La moneta aurea bizantina non cessò di essere usata ma la sua reputazione, per così dire, fu intaccata. I mercanti più intraprendenti guardarono altrove. Ecco perché lo storico Carlo M. Cipolla scrisse di “dollari del Medioevo”, al plurale, sostenendo che in realtà nei secoli medievali non esisteva un’unica moneta forte nel Mediterraneo (il solidus) ma almeno altre tre. Altre monete d’oro, come mezzo di scambio e pagamento, guadagnarono insomma terreno.

Una di queste fu il dīnār nel mondo islamico, prima in posizione subalterna rispetto al solidus (al quale si ispirò). Il dīnār, di 4,25 grammi di oro, riuscì a incrinare il monopolio di Costantinopoli parallelamente al consolidamento dell’espansione islamica. Venne coniato alla fine del VII secolo dalla zecca (parola che viene dall’arabo dār al-sikka, cioè “sede del conio”), nell’ambito di una ristrutturazione degli apparati amministrativi voluta dal califfo Abd al-Malik ibn Marwān della dinastia degli Omayyadi. Il dīnār mantenne il suo valore intatto fino al X secolo, sotto gli Abbasidi, e circolò ben oltre il Medioevo.

Modello di , VII secolo, Damasco, Khalili Collection Islamic Art. Via Wikimedia Commons.
Modello di dīnār, VII secolo d.C, Damasco, Khalili Collection Islamic Art. Via Wikimedia Commons.

Un altro avvenimento notevole si verificò poi nel XIII secolo, quando le due monete orientali (quella bizantina e quella araba) furono affiancate da due monete d’oro occidentali: il fiorino di Firenze e il ducato di Venezia.

Perché proprio in Italia si battevano monete d’oro pregiate

Dopo l’anno Mille l’Europa occidentale registrò un progressivo sviluppo manifatturiero, un aumento della popolazione e una crescente domanda di moneta. Ci fu transizione lenta ma irreversibile. Mercanti e cambiavalute (da cui poi nacquero i primi banchieri) inventarono tecniche per far circolare denaro senza doverlo spostare fisicamente, come le lettere di cambio, oppure forme di proto-credito che aumentarono la liquidità in circolazione. Le regole dei nuovi statuti cittadini aprirono spazi di libertà all’interno del vecchio sistema feudale. L’Italia fu al centro del cambiamento. 

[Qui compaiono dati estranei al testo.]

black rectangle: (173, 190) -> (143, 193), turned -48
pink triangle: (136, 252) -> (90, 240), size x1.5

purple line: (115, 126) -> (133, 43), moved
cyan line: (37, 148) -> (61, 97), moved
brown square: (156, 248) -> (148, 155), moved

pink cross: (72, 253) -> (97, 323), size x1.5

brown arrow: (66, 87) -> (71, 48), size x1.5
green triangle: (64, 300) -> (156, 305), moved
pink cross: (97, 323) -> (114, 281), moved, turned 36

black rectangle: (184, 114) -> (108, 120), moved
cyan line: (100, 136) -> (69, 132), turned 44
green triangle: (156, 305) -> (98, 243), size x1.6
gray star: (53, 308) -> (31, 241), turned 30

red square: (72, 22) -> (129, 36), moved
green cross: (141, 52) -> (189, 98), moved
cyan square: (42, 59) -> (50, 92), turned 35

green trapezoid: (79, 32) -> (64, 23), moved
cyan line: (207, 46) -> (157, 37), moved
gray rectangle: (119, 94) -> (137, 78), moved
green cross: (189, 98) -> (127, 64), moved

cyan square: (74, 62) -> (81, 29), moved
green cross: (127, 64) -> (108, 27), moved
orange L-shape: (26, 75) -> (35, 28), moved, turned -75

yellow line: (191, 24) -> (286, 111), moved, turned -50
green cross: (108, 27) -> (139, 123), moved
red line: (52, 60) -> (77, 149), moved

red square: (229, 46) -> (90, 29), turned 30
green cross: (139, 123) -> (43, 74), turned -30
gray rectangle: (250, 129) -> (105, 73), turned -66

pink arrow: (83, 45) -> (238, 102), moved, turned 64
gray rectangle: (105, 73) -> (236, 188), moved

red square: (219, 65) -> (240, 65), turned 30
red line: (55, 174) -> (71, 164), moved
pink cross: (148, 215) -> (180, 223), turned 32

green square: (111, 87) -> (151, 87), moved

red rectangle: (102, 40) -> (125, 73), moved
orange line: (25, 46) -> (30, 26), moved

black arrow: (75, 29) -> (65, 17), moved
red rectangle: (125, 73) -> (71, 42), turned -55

Fiorino d'oro fiorentino, XIII secolo
Fiorino d’oro fiorentino, XIII secolo, Classical Numismatic Group (CNG), CC BY‑SA 2.5. Via Wikimedia Commons.

Le città italiane, talvolta indipendenti, perfezionarono le vie di comunicazione e le reti commerciali. Così a partire dal Basso Medioevo, pur tra mille difficoltà, furono coniate nuove monete auree, due delle quali riuscirono a primeggiare anche oltre i confini mobili della penisola.

A Firenze, ormai un polo produttivo e un centro finanziario (per gli standard dell’epoca), nel 1252 venne battuto il fiorino d’oro (peso: 3,5 g), in posizione privilegiata e preminente fino al XIV secolo. A Venezia, una delle Repubbliche Marinare fu invece coniato il ducato nel 1284 (peso: 3,5 g d’oro), il quale prese il sopravvento nel corso del Quattrocento e durò, prendendo più avanti il nome di zecchino, fino al XVIII secolo.

Ducato veneziano, XV secolo, Classical Numismatic Group (CNG), CC BY‑SA 2.5. Via Wikimedia Commons.
Ducato d’oro veneziano, XV secolo, Classical Numismatic Group (CNG), CC BY‑SA 2.5. Via Wikimedia Commons.

Il solidus, il dīnār, il fiorino, il ducato non furono le uniche monete d’oro medievali ma si distinsero in fasi alterne grazie a tre elementi in comune. Secondo Cipolla: “Alto valore unitario, stabilità intrinseca, supporto di un’economia forte, sana e al tempo stesso predominante nel sistema degli scambi internazionali”.

Per questo la storia dei dollari del Medioevo racconta più di semplici vicende monetarie: spiega l’evoluzione delle dinamiche di potere nel Mediterraneo e l’ascesa, il declino o la trasformazione di imperi e città.

FONTI PRINCIPALI
R. S. Lopez, The Dollar of the Middle AgesThe Journal of Economic History, Vol. 11, No. 3, Part 1 (Summer, 1951), pp. 209-234.